Tuesday, February 9, 2010
hello bloggie =D I'm back to update though it seems dead in my blog now... haha! (:
I guess for today my entry would be a lot of reflection of what happened lately in my network security project? I guess I made a really angry decision but I did not execute it though... This is what really happened to me as I was doing this subject project. I guess all along I was doing this project alone and I was so lost and not knowing what to do?? I was in the lab figuring out how to do Snort, IDSCentre and KIWI. I began to feel so stress and I was not behaving like the usual ben and just going crazy! lol... it sounds crazy huh? I guess it was all just so tiring for me and I feel so angry within me... I shared to the whole world that my group never do project.. All my friends around me said just kill them! It means to just report this to my teacher and leave them to fail this project... I guess in my heart, I knew it was wrong to just do such a bad stuff but I still like wanting to follow what they said you know?? It was just so tough!! RAH! I guess finally the day that the project that is needed to be handed up? I was so pissed because the report wasn't done and not the way I wanted it to be?? OMGOOSHIE! the report was crappy as we handed in... If NO REPORT, means no DEMO! I thought anyway this is the best I can do for it, if my demo is alright, let it be... I may not be able to get A anyway?? In fact at the end of the day, I demo-ed to my project supervisor and the rest of my members did not say anything while i was demo-ing, so the supervisor asked me to stop talking and asked the rest... The rest did not really indicate what they done, I was like WOW! omgooshie... So I guess my heart was somehow happy... NOW!!

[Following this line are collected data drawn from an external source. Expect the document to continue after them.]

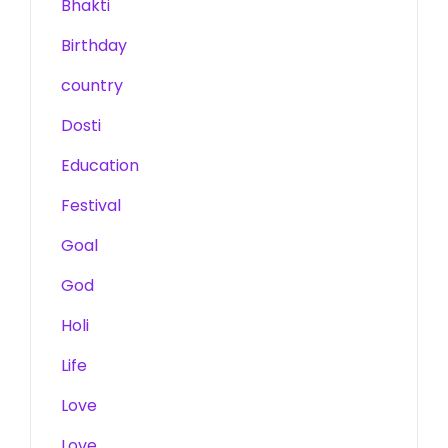
Bhakti
Birthday
country
Dosti
Education
Festival
Goal
God
Holi
Life
Love
Love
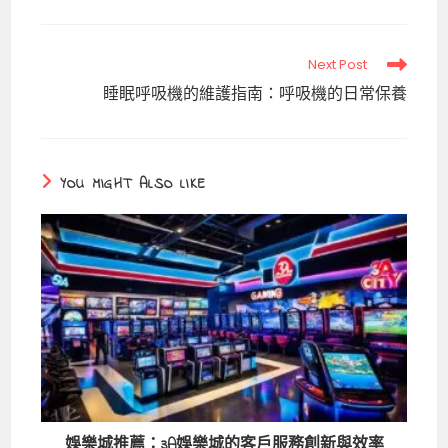
Read
Next Post
more
睡眠呼吸機的維護指南：呼吸機的日常保養
articles
YOU MIGHT ALSO LIKE
娛樂城推薦：3A娛樂城的客戶服務創新與效率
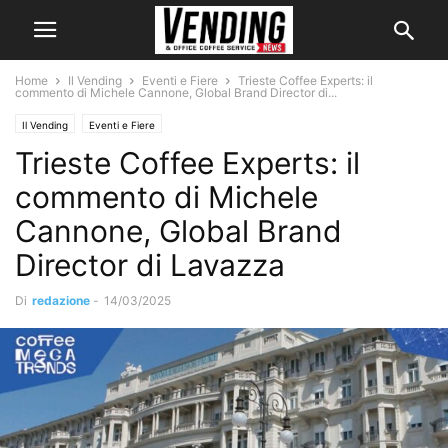
Home
Il Vending
Eventi e Fiere
Trieste Coffee Experts: il
commento di Michele Cannone, Global Brand Director di...
Il Vending
Eventi e Fiere
Trieste Coffee Experts: il
commento di Michele
Cannone, Global Brand
Director di Lavazza
Di
redazione
-
14/03/2025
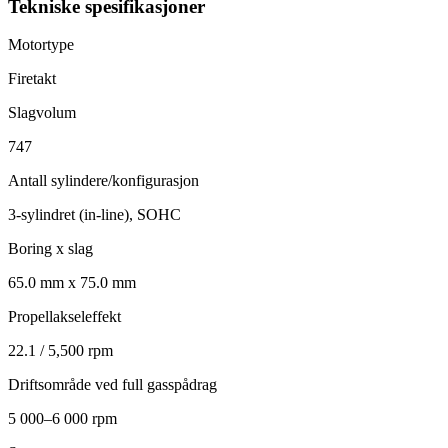
Tekniske spesifikasjoner
Motortype
Firetakt
Slagvolum
747
Antall sylindere/konfigurasjon
3-sylindret (in-line), SOHC
Boring x slag
65.0 mm x 75.0 mm
Propellakseleffekt
22.1 / 5,500 rpm
Driftsområde ved full gasspådrag
5 000–6 000 rpm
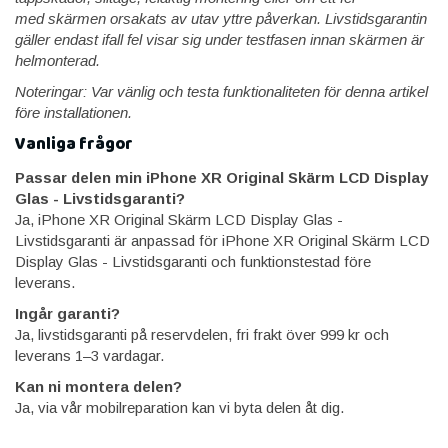
med skärmen orsakats av utav yttre påverkan. Livstidsgarantin
gäller endast ifall fel visar sig under testfasen innan skärmen är
helmonterad.
Noteringar: Var vänlig och testa funktionaliteten för denna artikel
före installationen.
Vanliga frågor
Passar delen min iPhone XR Original Skärm LCD Display
Glas - Livstidsgaranti?
Ja, iPhone XR Original Skärm LCD Display Glas -
Livstidsgaranti är anpassad för iPhone XR Original Skärm LCD
Display Glas - Livstidsgaranti och funktionstestad före
leverans.
Ingår garanti?
Ja, livstidsgaranti på reservdelen, fri frakt över 999 kr och
leverans 1–3 vardagar.
Kan ni montera delen?
Ja, via vår mobilreparation kan vi byta delen åt dig.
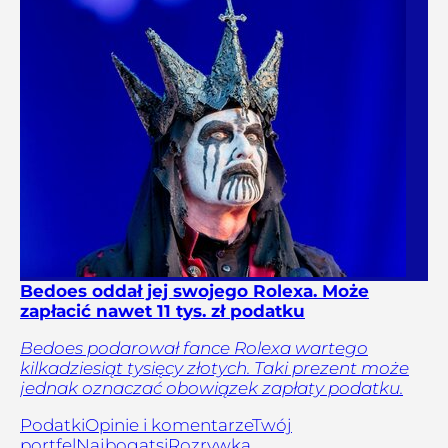
Bedoes oddał jej swojego Rolexa. Może
zapłacić nawet 11 tys. zł podatku
Bedoes podarował fance Rolexa wartego
kilkadziesiąt tysięcy złotych. Taki prezent może
jednak oznaczać obowiązek zapłaty podatku.
Podatki
Opinie i komentarze
Twój
portfel
Najbogatsi
Rozrywka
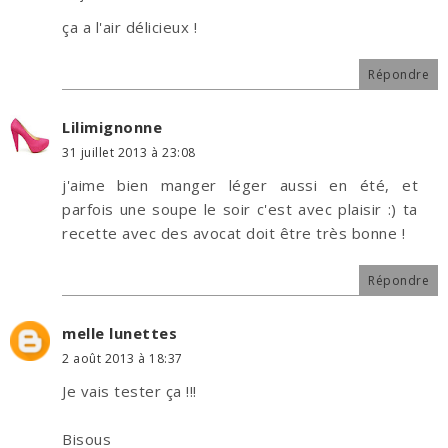
ça a l'air délicieux !
Répondre
Lilimignonne
31 juillet 2013 à 23:08
j'aime bien manger léger aussi en été, et
parfois une soupe le soir c'est avec plaisir :) ta
recette avec des avocat doit être très bonne !
Répondre
melle lunettes
2 août 2013 à 18:37
Je vais tester ça !!!
Bisous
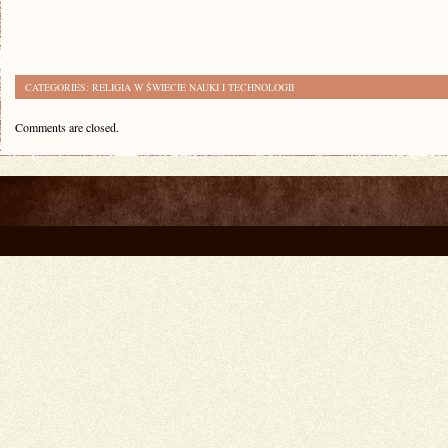
CATEGORIES:
RELIGIA W ŚWIECIE NAUKI I TECHNOLOGII
Comments are closed.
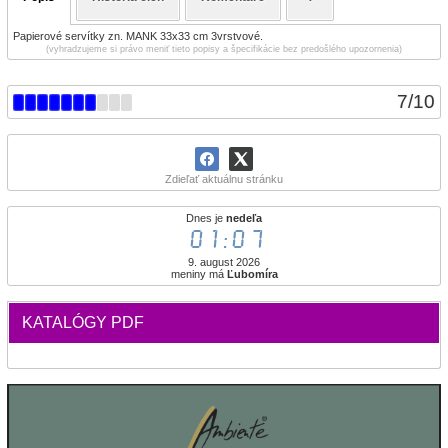
Papierové servítky zn. MANK 33x33 cm 3vrstvové.
(vyhradzujeme si právo meniť tieto popisy a špecifikácie bez predošlého upozornenia)
7
/
10
Zdieľať aktuálnu stránku
Dnes je
nedeľa
01:07
9. august 2026
meniny má
Ľubomíra
KATALÓGY PDF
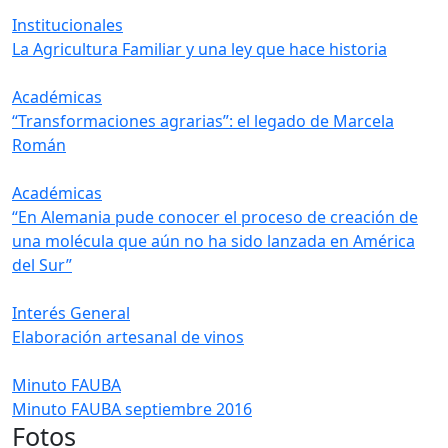
Institucionales
La Agricultura Familiar y una ley que hace historia
Académicas
“Transformaciones agrarias”: el legado de Marcela
Román
Académicas
“En Alemania pude conocer el proceso de creación de
una molécula que aún no ha sido lanzada en América
del Sur”
Interés General
Elaboración artesanal de vinos
Minuto FAUBA
Minuto FAUBA septiembre 2016
Fotos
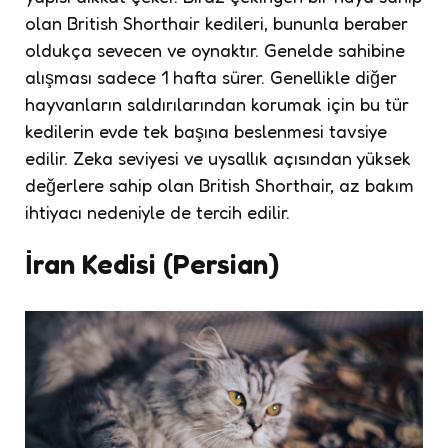
olan British Shorthair kedileri, bununla beraber
oldukça sevecen ve oynaktır. Genelde sahibine
alışması sadece 1 hafta sürer. Genellikle diğer
hayvanların saldırılarından korumak için bu tür
kedilerin evde tek başına beslenmesi tavsiye
edilir. Zeka seviyesi ve uysallık açısından yüksek
değerlere sahip olan British Shorthair, az bakım
ihtiyacı nedeniyle de tercih edilir.
İran Kedisi (Persian)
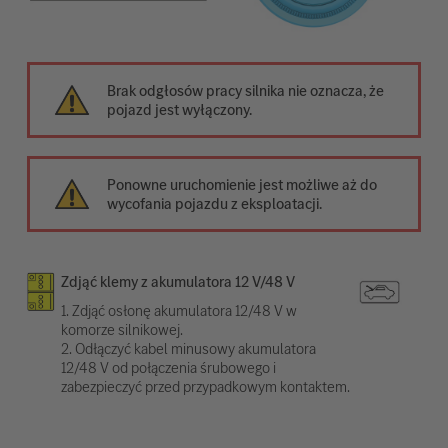
Brak odgłosów pracy silnika nie oznacza, że
pojazd jest wyłączony.
Ponowne uruchomienie jest możliwe aż do
wycofania pojazdu z eksploatacji.
Zdjąć klemy z akumulatora 12 V/48 V
1. Zdjąć osłonę akumulatora 12/48 V w
komorze silnikowej.
2. Odłączyć kabel minusowy akumulatora
12/48 V od połączenia śrubowego i
zabezpieczyć przed przypadkowym kontaktem.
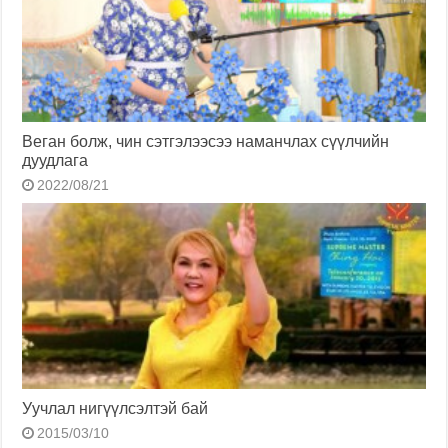
Веган болж, чин сэтгэлээсээ наманчлах сүүлчийн
дуудлага
2022/08/21
Уучлал нигүүлсэлтэй бай
2015/03/10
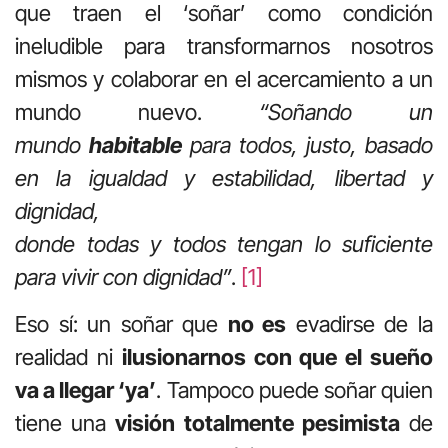
que traen el ‘soñar’ como condición
ineludible para transformarnos nosotros
mismos y colaborar en el acercamiento a un
mundo nuevo.
“Soñando un
mundo
habitable
para todos, justo, basado
en la igualdad y estabilidad, libertad y
dignidad,
donde todas y todos tengan lo suficiente
para vivir con dignidad”
.
[1]
Eso sí: un soñar que
no es
evadirse de la
realidad ni
ilusionarnos con que el sueño
va a llegar ‘ya’
. Tampoco puede soñar quien
tiene una
visión totalmente pesimista
de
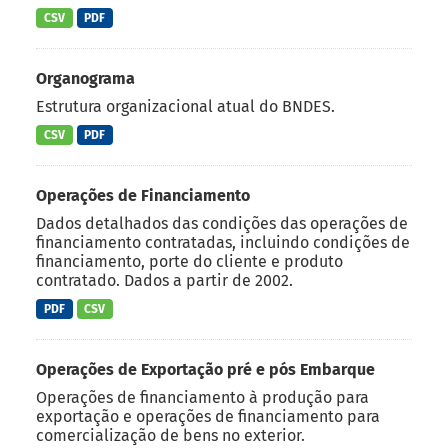
CSV
PDF
Organograma
Estrutura organizacional atual do BNDES.
CSV
PDF
Operações de Financiamento
Dados detalhados das condições das operações de
financiamento contratadas, incluindo condições de
financiamento, porte do cliente e produto
contratado. Dados a partir de 2002.
PDF
CSV
Operações de Exportação pré e pós Embarque
Operações de financiamento à produção para
exportação e operações de financiamento para
comercialização de bens no exterior.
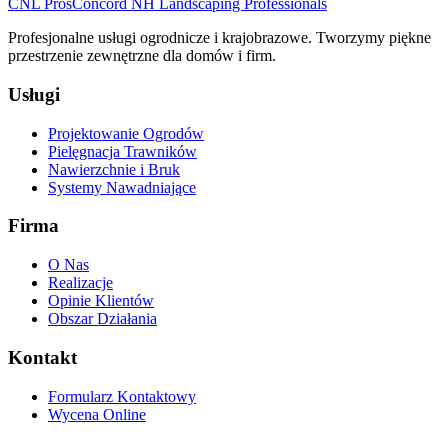
CNL Pros
Concord NH Landscaping Professionals
Profesjonalne usługi ogrodnicze i krajobrazowe. Tworzymy piękne
przestrzenie zewnętrzne dla domów i firm.
Usługi
Projektowanie Ogrodów
Pielęgnacja Trawników
Nawierzchnie i Bruk
Systemy Nawadniające
Firma
O Nas
Realizacje
Opinie Klientów
Obszar Działania
Kontakt
Formularz Kontaktowy
Wycena Online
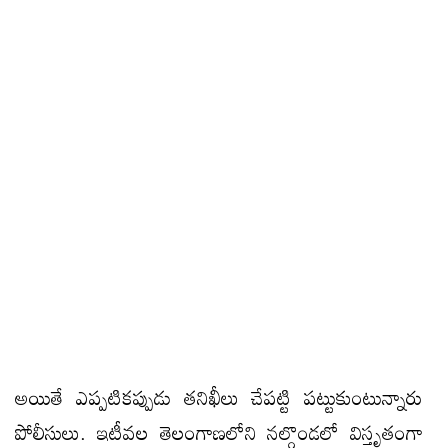
అయితే ఎప్పటికప్పుడు తనిఖీలు చేపట్టి పట్టుకుంటున్నారు
పోలీసులు. ఇటీవల తెలంగాణలోని నల్గొండలో విస్తృతంగా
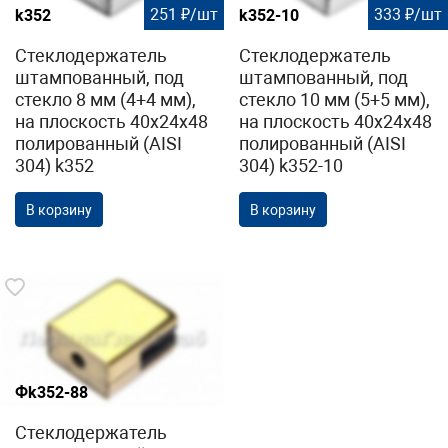
251 ₽/шт
333 ₽/шт
k352
k352-10
Стеклодержатель
Стеклодержатель
штампованный, под
штампованный, под
стекло 8 мм (4+4 мм),
стекло 10 мм (5+5 мм),
на плоскость 40х24х48
на плоскость 40х24х48
полированный (AISI
полированный (AISI
304) k352
304) k352-10
В корзину
В корзину
Фk352-88
Стеклодержатель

I was like asking my ownself, is this right to feel angry over it?? is this right to feel happy that they didn't get to say what they have done? I guess this was a tough decision for me to decide... I remember Jesus sacrificed Himself on the Cross for all and expect nothing in return... If I got to see my own behaviour in this situation, I am so just imperfect! my gosh! I really am... If I done the project alone, if I could just take another step to just take time to explain to them how it runs maybe that would be much better to cover their ass... hahahs! sounds wrong but it is true la... I guess looking at this situation, I must really learn to love others like how Jesus did... tough time I had (: Jesus was with me throughout this journey of dark time anyway (: Thank you Jesus! (:
HAH! (: time to upload abit of photos huh... =D
Saturday, January 30, 2010
Friday, January 29, 2010
hello blog! (: I'm back to updating once again. I guess Thursday was a really fast day for me and yet fun day? As I mentioned in my previous entry that I have went down to help my drum teacher setup the drum set. It was fun to meet new musicians and also to see the recital studio backstage. I guess it was a good experience setting up the drum set with my drum teacher somehow. I learn something new about setting up too... I was kind of sad to actually not be able to watch my drum teacher play... RAH! I hope my teacher enjoyed himself (:
The next thing for me was teaching guitar in the Youth Center. I guess it is a big struggle for me as in fact most of the alumni are not really happy with that center. I guess I went back to help to teach the Hai Sing Youth and actually the center people wants to pay me but I don't think there is a need because I love the Youth and not for the money. I hope that they will really consider what I'm doing is loving the Youth! (:
The best thing that happened on Thursday was Cell Group! (: I guess what left me really impressed was how God uses the song I lead the group to sing to worship, somehow someone pray a prayer that links to the song that I gonna do. I thank God for such cool thing! =D The next thing is also learning about Faith.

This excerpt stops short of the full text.